Ne tirez pas sur l'oiseau moqueur manif

 

Unique roman d’Harper Lee, elle a préféré garder ses écrits suivants plutôt que de les publier, sachant pertinemment qu’elle ne parviendrait pas à rendre une copie supérieure à son coup d’éclat. Car ce qui fait la force du roman, c’est cet équilibre constant entre autobiographie (l’image du père, le quartier,…) et fiction (l’intrigue principale). Elle y met toute son énergie et toute son âme pour rendre vivant la moindre scène, cherchant constamment à immortaliser chaque personnage par une réplique ou une mimique qui lui est propre. Si le rythme en dents de scie peut gêner, il prend tout son sens lors de la fameuse scène du procès, pierre angulaire de l’histoire autour de laquelle vont graviter tous les protagonistes longuement dépeints.

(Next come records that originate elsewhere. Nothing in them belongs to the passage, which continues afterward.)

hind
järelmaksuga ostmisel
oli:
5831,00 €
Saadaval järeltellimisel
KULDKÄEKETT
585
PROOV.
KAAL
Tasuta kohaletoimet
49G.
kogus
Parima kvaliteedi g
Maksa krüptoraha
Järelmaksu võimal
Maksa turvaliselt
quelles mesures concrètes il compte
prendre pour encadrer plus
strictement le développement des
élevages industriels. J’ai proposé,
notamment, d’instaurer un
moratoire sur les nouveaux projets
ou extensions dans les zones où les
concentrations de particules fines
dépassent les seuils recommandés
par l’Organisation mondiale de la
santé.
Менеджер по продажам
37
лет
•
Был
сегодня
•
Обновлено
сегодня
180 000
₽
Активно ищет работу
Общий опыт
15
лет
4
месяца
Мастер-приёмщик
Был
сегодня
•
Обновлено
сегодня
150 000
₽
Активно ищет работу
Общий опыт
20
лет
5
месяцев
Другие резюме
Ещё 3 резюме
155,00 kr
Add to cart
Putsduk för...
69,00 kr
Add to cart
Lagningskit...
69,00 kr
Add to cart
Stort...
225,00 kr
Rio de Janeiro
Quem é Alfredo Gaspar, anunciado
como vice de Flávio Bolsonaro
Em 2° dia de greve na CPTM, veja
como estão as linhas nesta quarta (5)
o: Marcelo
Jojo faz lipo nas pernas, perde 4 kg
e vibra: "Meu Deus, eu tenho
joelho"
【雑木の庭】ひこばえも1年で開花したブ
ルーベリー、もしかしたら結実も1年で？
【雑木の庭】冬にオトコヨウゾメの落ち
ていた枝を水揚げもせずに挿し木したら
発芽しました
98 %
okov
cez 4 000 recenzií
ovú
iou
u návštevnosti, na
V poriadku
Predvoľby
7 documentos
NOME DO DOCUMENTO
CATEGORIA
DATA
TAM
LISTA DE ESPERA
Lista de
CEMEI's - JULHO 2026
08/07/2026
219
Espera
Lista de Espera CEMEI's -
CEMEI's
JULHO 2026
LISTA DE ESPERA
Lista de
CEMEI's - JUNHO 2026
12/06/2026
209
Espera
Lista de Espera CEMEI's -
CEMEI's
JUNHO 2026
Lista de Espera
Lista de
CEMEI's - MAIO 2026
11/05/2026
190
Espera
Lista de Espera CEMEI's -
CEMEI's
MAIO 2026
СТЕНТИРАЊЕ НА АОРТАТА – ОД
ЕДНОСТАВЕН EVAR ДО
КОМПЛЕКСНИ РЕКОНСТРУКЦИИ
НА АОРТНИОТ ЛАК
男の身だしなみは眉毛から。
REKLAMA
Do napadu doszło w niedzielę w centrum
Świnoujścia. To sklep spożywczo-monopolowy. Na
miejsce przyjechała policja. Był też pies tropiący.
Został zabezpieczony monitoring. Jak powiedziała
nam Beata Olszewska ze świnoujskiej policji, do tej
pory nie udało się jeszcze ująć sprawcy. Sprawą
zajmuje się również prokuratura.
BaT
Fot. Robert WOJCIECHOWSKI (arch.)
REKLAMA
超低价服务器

Ne tirez pas sur l'oiseau moqueur maison

L’entrée dans le monde adulte pour la jeune Scout (une dizaine d’années au bas mot) se fait de manière brutale et sans filtre. Son père, le charismatique Atticus, préfère répondre en toute franchises aux questions curieuses de sa fille plutôt que de lui masquer la vérité. Cette façon de faire empêche son fils et sa fille de vivre une enfance comme les autres mais leur permet d’être beaucoup plus matures que leurs camarades, ce qui rend l’identification plus facile pour le lecteur. Même si certaines peurs ridicules, certains tracas du quotidien peuvent prendre une ampleur démesurée vu à leur hauteur, ça n’en reste pas moins un procédé d’écriture intelligent qui fait toute la saveur du roman et qui le fait entrer au panthéon des romans didactiques sur l’enfance.